Especiarias

- Almirante!

Cristóvão Colombo ergueu a pena do papel, no qual estava escrevendo uma carta aos seus financiadores, e encarou surpreso o homem vestido de negro que acabara de chegar à entrada de sua tenda, armada na praia da ilha onde a esquadra espanhola havia aportado no dia anterior.

- Dr. Chanca... aconteceu alguma coisa?

Chanca, um homem magro nos seus quarenta anos, cavanhaque e bigodes grisalhos e entradas nas laterais da cabeça, adentrou a passos decididos e parou à frente da mesa de armar, atrás da qual Colombo estava sentado.

- Almirante, precisamos conversar...

- Tome assento - indicou o almirante, fazendo um gesto de mão para um tamborete que estava próximo de Chanca.

O médico sentou-se, encarando seu interlocutor com ar grave.

- Bem, almirante... nem sei como começar...

- Pelo começo, Dr. Chanca, pelo começo. Sabe que prezo muito as suas observações... e também a sua dedicação à esta empreitada.

- Fico-lhe muito agradecido, almirante. Mas devo assinalar que a minha dedicação vai além desta... bem, empreitada.

- Por favor, peço-lhe que fale francamente, Dr. Chanca - insistiu Colombo.

- E o farei - retrucou o médico, cenho franzido. - Esta deve ser a quarta ou quinta ilha onde aportamos e, até o presente momento, não vimos qualquer sinal de chineses ou japoneses... somente estes índios, que andam nus e parecem não dispor de qualquer grau de civilização. E onde estão as maravilhas que descreveu ao retornar de sua primeira viagem? Os rios cheios de ouro? As planícies férteis, as árvores de especiarias?

Colombo abriu um sorriso.

- Tudo ao seu tempo, doutor. Aportamos na extremidade oposta das Índias, e certamente vai demorar algum tempo até que possamos fazer contato com os reinos citados. Mas já achamos ouro...

- Muito pouco - retrucou Chanca.

- ...e essa maravilhosa pimenta da Jamaica, tão boa quanto a pimenta-preta...

O médico ergueu os sobrolhos.

- Desculpe, almirante, mas essa tal pimenta da Jamaica é muito suave para competir com a pimenta-preta. Os mercadores não ficaram muito satisfeitos com a sua descoberta, e isso não é exatamente um segredo.

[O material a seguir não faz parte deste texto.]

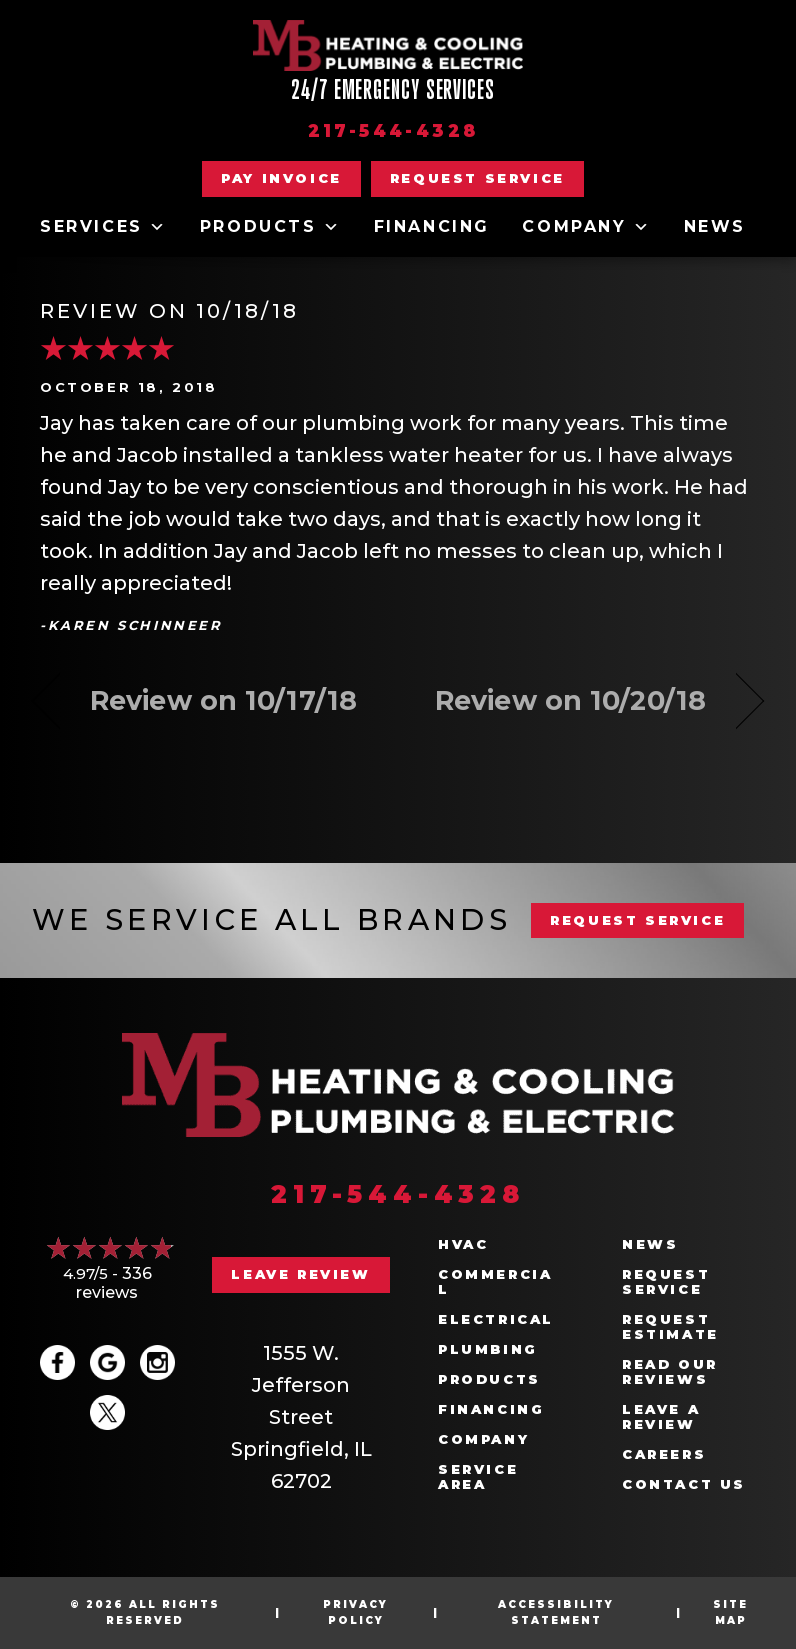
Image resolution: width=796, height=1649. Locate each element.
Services (103, 227)
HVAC (463, 1244)
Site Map (730, 1612)
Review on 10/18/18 (169, 311)
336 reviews (114, 1283)
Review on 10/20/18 (570, 700)
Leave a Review (661, 1417)
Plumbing (488, 1349)
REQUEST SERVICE (637, 920)
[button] (477, 179)
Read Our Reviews (670, 1372)
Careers (664, 1454)
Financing (432, 226)
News (715, 226)
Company (586, 227)
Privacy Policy (355, 1612)
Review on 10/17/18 (223, 700)
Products (270, 227)
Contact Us (684, 1484)
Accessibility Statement (556, 1612)
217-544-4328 (393, 131)
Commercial (495, 1282)
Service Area (478, 1477)
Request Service (666, 1282)
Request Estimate (670, 1327)
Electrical (496, 1319)
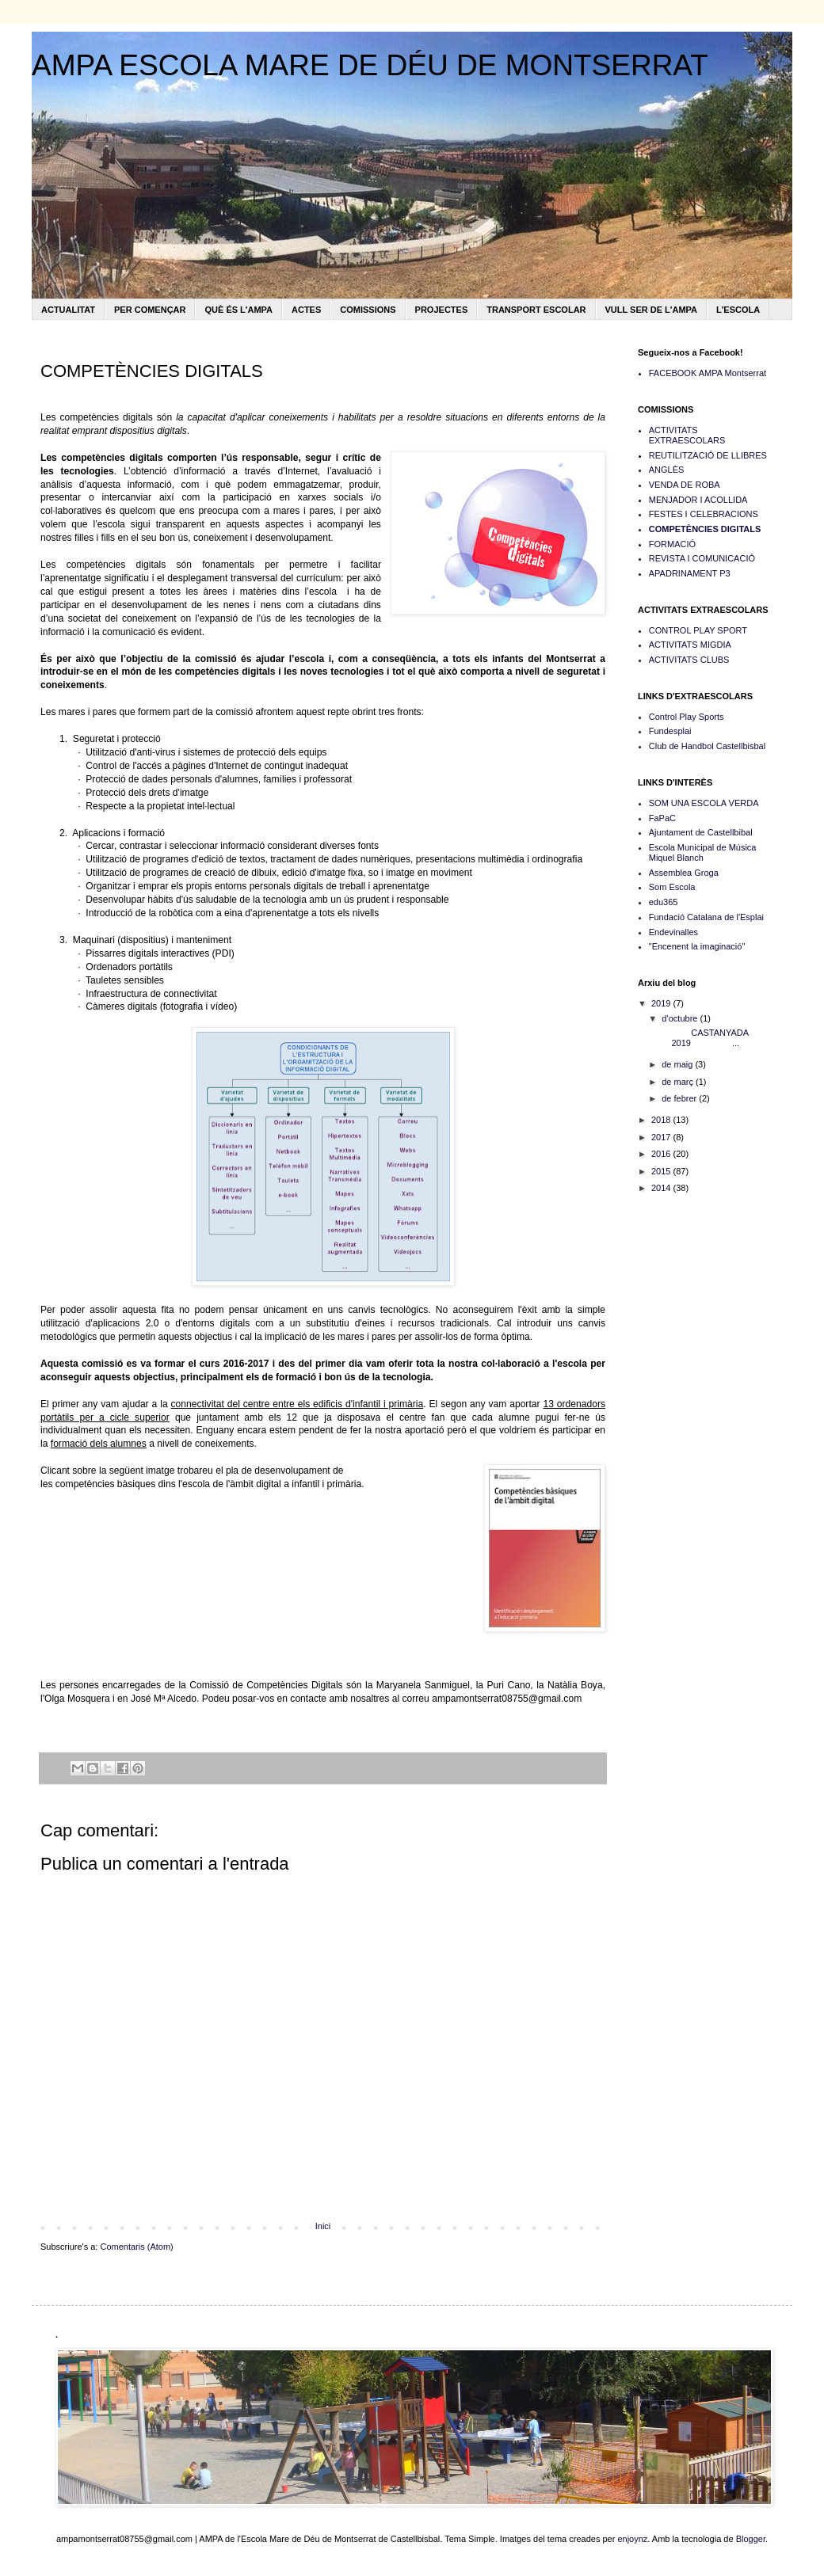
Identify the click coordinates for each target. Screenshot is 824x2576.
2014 (662, 1188)
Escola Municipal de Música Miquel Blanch (703, 852)
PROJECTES (441, 309)
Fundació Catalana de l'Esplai (706, 917)
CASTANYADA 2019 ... (703, 1038)
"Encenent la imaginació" (697, 946)
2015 (662, 1171)
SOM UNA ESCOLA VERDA (704, 803)
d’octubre (681, 1018)
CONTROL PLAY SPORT (698, 630)
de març (679, 1081)
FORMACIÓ (672, 544)
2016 (662, 1154)
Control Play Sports (686, 716)
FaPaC (662, 818)
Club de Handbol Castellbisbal (707, 746)
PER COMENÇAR (149, 309)
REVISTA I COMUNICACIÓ (702, 558)
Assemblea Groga (684, 872)
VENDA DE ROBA (684, 484)
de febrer (680, 1098)
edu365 (663, 902)
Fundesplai (670, 731)
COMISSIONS (367, 309)
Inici (323, 2226)
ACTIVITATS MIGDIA (690, 644)
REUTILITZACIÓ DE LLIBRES (708, 455)
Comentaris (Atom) (136, 2246)
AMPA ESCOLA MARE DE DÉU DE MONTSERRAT (370, 65)
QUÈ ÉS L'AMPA (238, 309)
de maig (678, 1064)
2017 (662, 1137)
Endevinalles (673, 932)
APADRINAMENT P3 (690, 573)
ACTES (306, 309)
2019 (662, 1003)
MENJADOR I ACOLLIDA (698, 499)
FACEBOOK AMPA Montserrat (707, 373)
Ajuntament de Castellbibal (701, 832)
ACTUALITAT (68, 309)
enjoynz (632, 2539)
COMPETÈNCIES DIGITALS (705, 529)
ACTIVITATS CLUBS (689, 659)
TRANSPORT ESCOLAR (536, 309)
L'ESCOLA (738, 309)
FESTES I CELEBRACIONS (703, 514)
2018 (662, 1119)
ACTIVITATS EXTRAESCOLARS (687, 435)
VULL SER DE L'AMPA (651, 309)
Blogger (750, 2539)
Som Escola (672, 887)
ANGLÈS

Colombo inclinou o corpo para trás, avaliando com ar crítico o homem sentado à sua frente.

- Desculpe, doutor... mas onde quer chegar?

- É bem simples, almirante: partindo do princípio de que não consigamos realizar nenhum contato com os reinos das Índias e assim obter as especiarias que tem alto valor de revenda, como espera que a Coroa espanhola vá recuperar o dinheiro investido nesta viagem? Pergunto isso como seu amigo, naturalmente.

Colombo mordeu o canto da boca.

- Pois bem, Dr. Chanca, vou usar da mesma franqueza que empregou comigo: enquanto não chegamos aos reinos das Índias, creio que uma forma rápida de fazer dinheiro seria escravizando os índios. Os hostis, pelo menos.

E perante o ar de estupefação que se desenhara no rosto do interlocutor, acrescentou:

- Ou então o senhor me ajuda a apresentar a pimenta da Jamaica como uma especiaria superior à pimenta-preta.

- Desculpe, almirante, não vou defender nem uma ideia nem outra. Escravos! Não somos portugueses! Con su permiso.

E ergueu-se, indignado.

- Tem minha permissão, doutor - disse calmamente Colombo.

Ao ficar novamente só, Colombo molhou a pena no tinteiro e continuou a escrever a carta do ponto onde havia parado: "e terras belas e férteis para plantar e semear, para criar gados de todas as sortes, para edificação de vilas e povoados. Só se crê nos portos ao mar daqui ao vê-los, e nos rios vários e grandes, e nas águas salubres, a maioria dos quais traz ouro".